The other night I was feeling a little beaten down, so after my shower I slathered my face in a dead sea mud mask. It’s a small act of self care, but that combined with a cup of hot tea can sure feel like going to the spa for pennies on the (hundred) dollar. By then it was about 9:30 and the boys were asleep so I sat down at the kitchen table to do some writing in the silence that’s become really rare in our house. Before my mind will wander freely in that way, though, it has the annoying habit of first scanning the periphery for any dangling tasks. That night, on the brain-menu was (1) culling a sick chicken and (2) planting a eucalyptus tree given to us by E’s mom.
We’d separated the narcoleptic chicken from the rest of the flock a few days prior, on account of her green poo and the fact that sleeping (or otherwise nonmoving) chickens become speed bumps when moving the chicken pens and that’s not fun for anybody. We separated her in hopes that VIP access to food and water and peace might revive her, with no such luck. When she started falling asleep in the waterer and flies set in we concluded her situation was probably terminal. With our healthy critter population around here, a hole to bury said dead chicken seemed in order. And thinking of the hole led me to thinking about the coincidence that completing task #2 would also require a hole. And thinking of planting a tree led me to thinking that a decomposing chicken carcass might offer some pretty awesome nutrition for a tree being transplanted at such an inappropriate time of year, and that this marriage of tasks would require the digging of only one hole. And then I got to thinking how digging a hole deep enough to bury a chicken and plant a tree at 9:30 at night through dry sod didn’t sound very fun. But then I remembered the scar left in the earth by the epic pile of debris I cleared a few weeks back. It sat there like the tender skin that’s left under a blister when you finally pull the skin, looking at me every time I’d go down to take care of the chickens. There’s no vegetation but it’s alive with bugs; the dirt was soft, still moist but becoming more callused with each passing day.
And before I could stop myself, I popped the question to E if he wanted to help me with my mission. I told him I’d do the digging if he wielded the hatchet, and afterward we both felt like we got the best side of that arrangement. I set out to digging a very deep hole in the moonlight down there while the potted tree looked on. “Deeper” it would whisper every time I looked over my shoulder at it. E came down with the chicken and block of wood a bit later, and in what felt like just a few minutes the deed was done and E and I stood across from one another looking at the eucalyptus that we just planted together. It’s a strange universal relationship between the life of that tree and the death of that bird, the ugliness of the pile that was there and the beauty of the tree that will restore that place. I like thinking that for the next 30 years, that spot gets a shot at being awesome and enjoyable instead of just dumped on. One could make any number of allusions to Phoenix here, but I’m not feeling so clever.

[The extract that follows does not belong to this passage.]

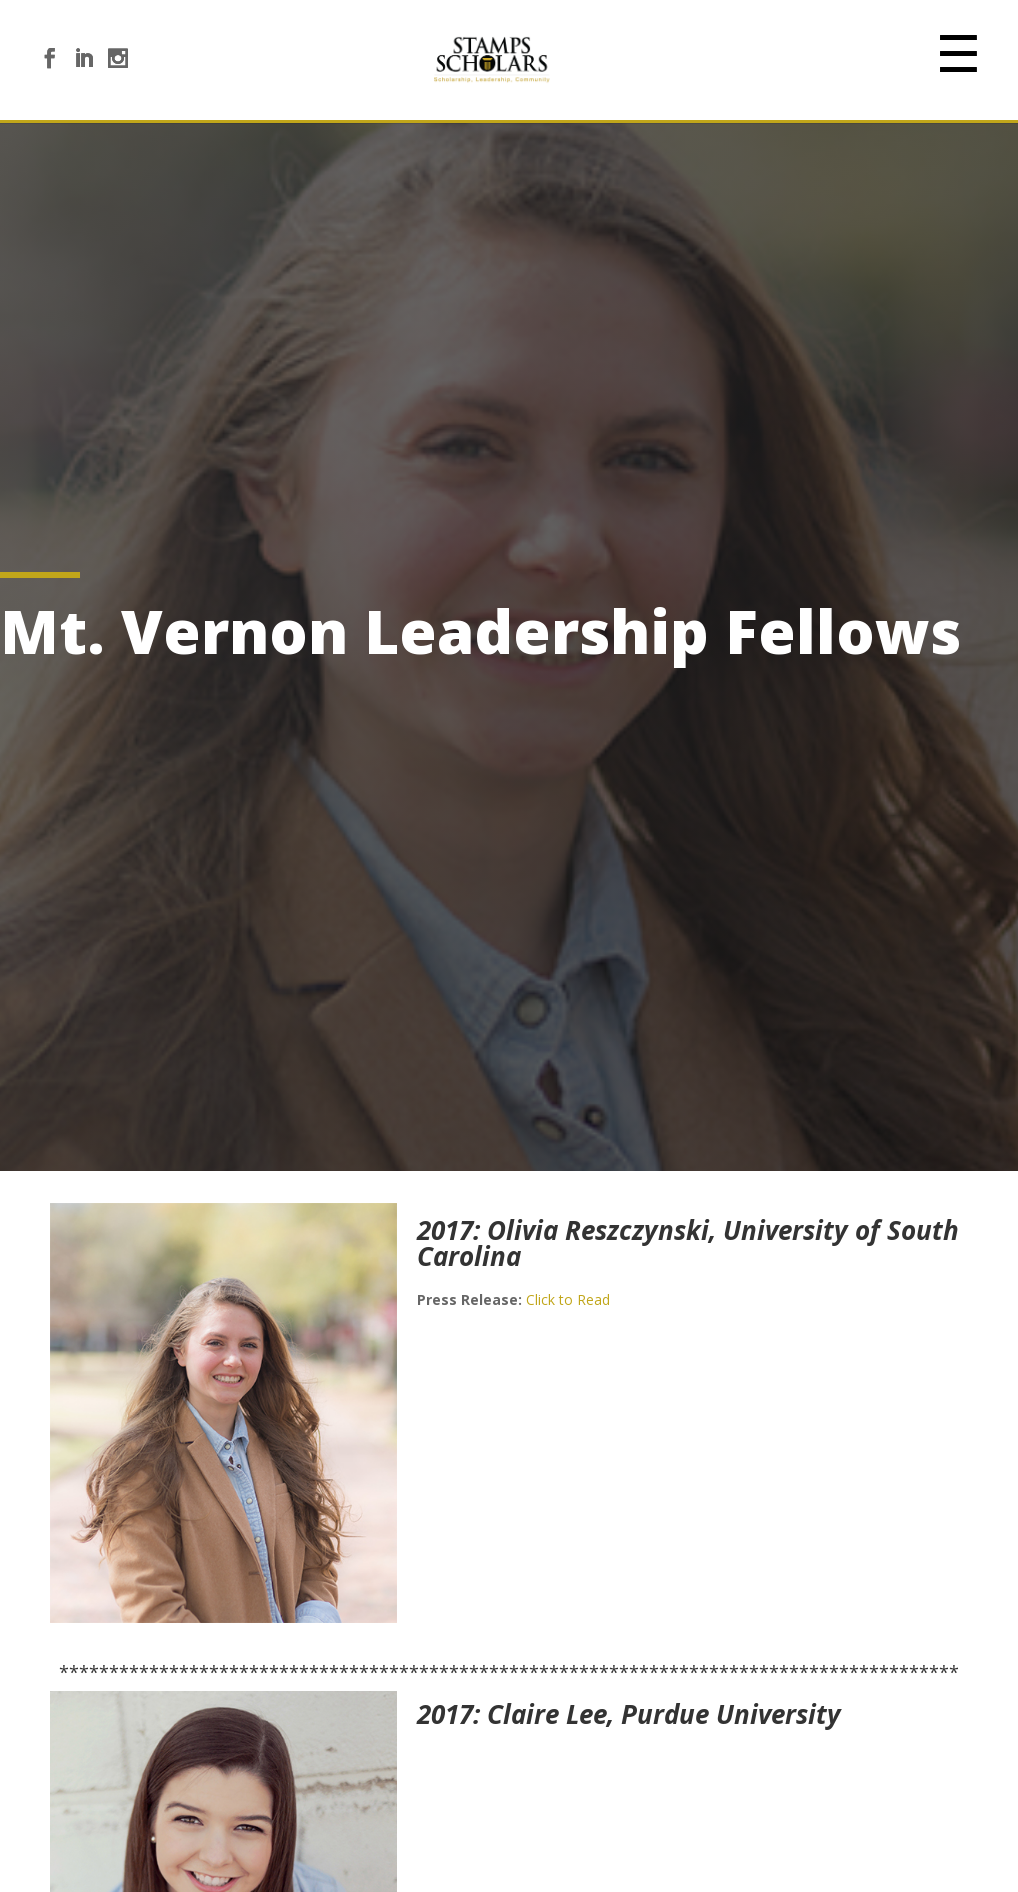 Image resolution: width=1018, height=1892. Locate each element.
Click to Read (568, 1299)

I went in to wash my hands and realized I had my mud mask on that entire time and E never even gave me a hard time about it. He’s a good man, and probably didn’t want to make me feel self-conscious. He also probably realized that if he said something I would have stopped digging to go in and rinse my face and he would have been left holding the shovel. He’s good and smart. So I rinsed that off, and even though it didn’t leave me more beautiful I felt rejuvenated in a new and strange way. Of course, by then I was just too tired to write so I joined in the silence with the sleeping boys.